Saved entries

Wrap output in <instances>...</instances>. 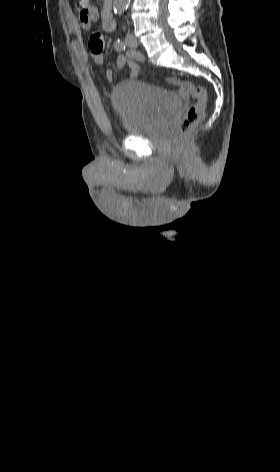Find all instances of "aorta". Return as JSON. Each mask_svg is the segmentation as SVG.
Wrapping results in <instances>:
<instances>
[{"mask_svg":"<svg viewBox=\"0 0 280 472\" xmlns=\"http://www.w3.org/2000/svg\"><path fill=\"white\" fill-rule=\"evenodd\" d=\"M129 3L130 0H114L113 9L116 13L121 14L127 9Z\"/></svg>","mask_w":280,"mask_h":472,"instance_id":"obj_1","label":"aorta"}]
</instances>
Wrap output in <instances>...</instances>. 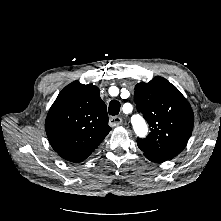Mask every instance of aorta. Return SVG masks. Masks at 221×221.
<instances>
[{
	"label": "aorta",
	"mask_w": 221,
	"mask_h": 221,
	"mask_svg": "<svg viewBox=\"0 0 221 221\" xmlns=\"http://www.w3.org/2000/svg\"><path fill=\"white\" fill-rule=\"evenodd\" d=\"M134 128H135L136 132L140 135L145 134L147 132L146 126L142 123H135Z\"/></svg>",
	"instance_id": "762f6f07"
}]
</instances>
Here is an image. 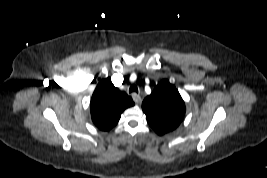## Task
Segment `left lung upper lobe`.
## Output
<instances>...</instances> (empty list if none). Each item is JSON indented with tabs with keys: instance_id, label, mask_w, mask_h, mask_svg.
I'll list each match as a JSON object with an SVG mask.
<instances>
[{
	"instance_id": "obj_1",
	"label": "left lung upper lobe",
	"mask_w": 267,
	"mask_h": 178,
	"mask_svg": "<svg viewBox=\"0 0 267 178\" xmlns=\"http://www.w3.org/2000/svg\"><path fill=\"white\" fill-rule=\"evenodd\" d=\"M142 109L149 125L158 135L176 129L186 111L181 95L168 80H162L144 99Z\"/></svg>"
}]
</instances>
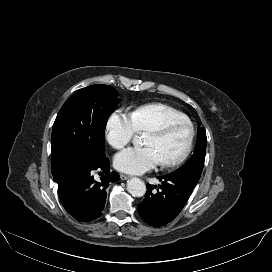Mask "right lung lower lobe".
Wrapping results in <instances>:
<instances>
[{"label":"right lung lower lobe","mask_w":272,"mask_h":272,"mask_svg":"<svg viewBox=\"0 0 272 272\" xmlns=\"http://www.w3.org/2000/svg\"><path fill=\"white\" fill-rule=\"evenodd\" d=\"M94 170L102 171L101 180L95 181ZM101 173V172H100ZM119 174L110 172L107 157L78 165L55 179L58 193L66 211L80 222H90L101 215L106 202V189L110 182L118 181Z\"/></svg>","instance_id":"right-lung-lower-lobe-1"}]
</instances>
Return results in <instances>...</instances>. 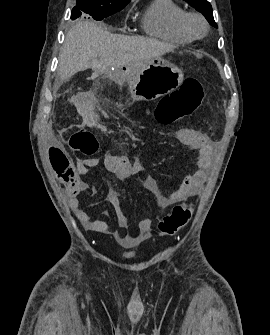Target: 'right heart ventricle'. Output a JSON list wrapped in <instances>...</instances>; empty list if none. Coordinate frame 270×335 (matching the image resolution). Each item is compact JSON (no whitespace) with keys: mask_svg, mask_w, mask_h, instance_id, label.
I'll use <instances>...</instances> for the list:
<instances>
[{"mask_svg":"<svg viewBox=\"0 0 270 335\" xmlns=\"http://www.w3.org/2000/svg\"><path fill=\"white\" fill-rule=\"evenodd\" d=\"M184 14V8L173 0H154L141 16V27L149 36L177 45L189 44L193 38L181 27Z\"/></svg>","mask_w":270,"mask_h":335,"instance_id":"1","label":"right heart ventricle"}]
</instances>
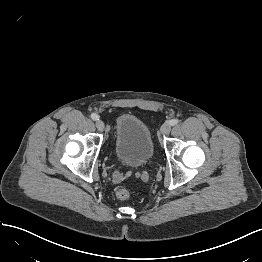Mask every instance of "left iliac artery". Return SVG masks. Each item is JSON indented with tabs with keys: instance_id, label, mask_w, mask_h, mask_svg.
Returning a JSON list of instances; mask_svg holds the SVG:
<instances>
[{
	"instance_id": "44dca946",
	"label": "left iliac artery",
	"mask_w": 262,
	"mask_h": 262,
	"mask_svg": "<svg viewBox=\"0 0 262 262\" xmlns=\"http://www.w3.org/2000/svg\"><path fill=\"white\" fill-rule=\"evenodd\" d=\"M179 120L178 119H172V120H169L168 124L171 125V126H174L176 124H178Z\"/></svg>"
}]
</instances>
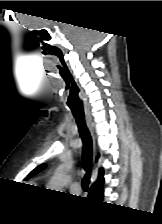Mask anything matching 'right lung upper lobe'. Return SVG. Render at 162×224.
Listing matches in <instances>:
<instances>
[{
    "mask_svg": "<svg viewBox=\"0 0 162 224\" xmlns=\"http://www.w3.org/2000/svg\"><path fill=\"white\" fill-rule=\"evenodd\" d=\"M43 169V167L41 166H37L28 176L26 179H29L30 177H32L33 175L37 174L38 172H40ZM103 169L99 170V175L97 180L94 182V184L92 185L91 189H90V193L89 195L94 197L96 196L100 191L99 189L102 187L103 183H104V178H103Z\"/></svg>",
    "mask_w": 162,
    "mask_h": 224,
    "instance_id": "obj_1",
    "label": "right lung upper lobe"
}]
</instances>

- [Exercise]: Only the lines from the one containing "Mask anything matching" through the final line of the data are to be written out, exactly as they stand and without pictures.

- [Solution to this task]:
Mask anything matching 'right lung upper lobe'. Return SVG. Render at 162×224.
Listing matches in <instances>:
<instances>
[{
    "mask_svg": "<svg viewBox=\"0 0 162 224\" xmlns=\"http://www.w3.org/2000/svg\"><path fill=\"white\" fill-rule=\"evenodd\" d=\"M43 169V167L41 166H37L28 176L26 179H29L30 177H32L33 175L37 174L38 172H40ZM103 169L99 170V175L97 180L94 182V184L92 185L91 189H90V193L89 195L94 197L96 196L100 191L99 189L102 187L103 183H104V178H103Z\"/></svg>",
    "mask_w": 162,
    "mask_h": 224,
    "instance_id": "obj_1",
    "label": "right lung upper lobe"
}]
</instances>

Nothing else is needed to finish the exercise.